Sydney, Australia – 28 January 2025: OncoSil Medical Ltd (ASX: OSL) (OncoSil or the Company), a medical device company focused on localised treatments for patients with locally advanced pancreatic cancer (LAPC), is pleased to announce that it has received Medical Device Regulation (MDR) certification from BSI, the EU Notified Body. The certification includes the lifting of existing post-market restrictions. This milestone highlights the growing robust clinical evidence supporting the safety of the OncoSil™ device and marks a significant step forward for the company.

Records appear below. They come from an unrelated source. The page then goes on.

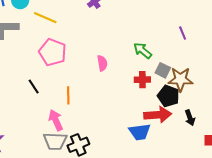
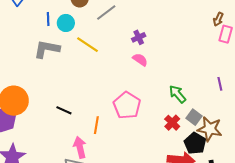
pink pentagon: (52, 52) -> (127, 105), moved
pink semicircle: (102, 63) -> (140, 60), moved, turned -56
red cross: (142, 80) -> (172, 123), turned 35
black line: (34, 86) -> (64, 110), turned -42

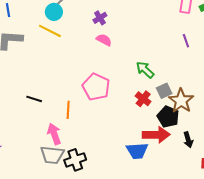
cyan circle: (66, 23) -> (54, 12), moved
purple line: (220, 84) -> (186, 41), moved
gray square: (194, 117) -> (164, 91), turned 35
brown star: (210, 129) -> (181, 101), turned 30

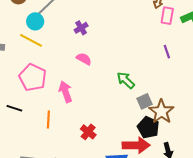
pink semicircle: (104, 40) -> (84, 59), moved
pink pentagon: (96, 87) -> (33, 77), moved
red cross: (143, 99) -> (88, 132), moved
pink arrow: (54, 134) -> (66, 92), moved

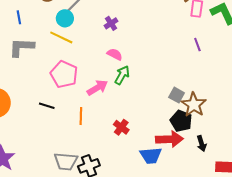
green arrow: (126, 80) -> (122, 75), moved, turned 78
pink arrow: (66, 92) -> (97, 88), turned 80
gray square: (144, 101) -> (177, 95), turned -35

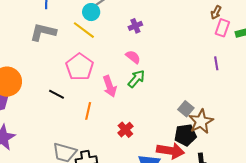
pink arrow: (97, 88) -> (110, 86), turned 90
black pentagon: (181, 121) -> (185, 135), turned 30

The removal of these post-market restrictions will have a transformative impact on OncoSil’s operations. By eliminating local ethics and hospital governance approvals, OncoSil simplifies the initiation of commercial treatments, enabling smoother operations and allowing teams to focus on advancing commercial activities. The removal of operational constraints is projected to yield significant cost savings over the next three years, which will be reinvested in growth initiatives and strategic advancements of the OncoSilTM device. Simplified approval pathways further accelerate market access, shortening sales cycles and expanding the reach of the OncoSil™ device across the EU and UK, enhancing patient access and driving commercial success.

MDR certification also provides a critical opportunity to re-submit our application to the Therapeutic Goods Administration (TGA) for approval in the Australian market, aligning with our commitment to improving global patient outcomes.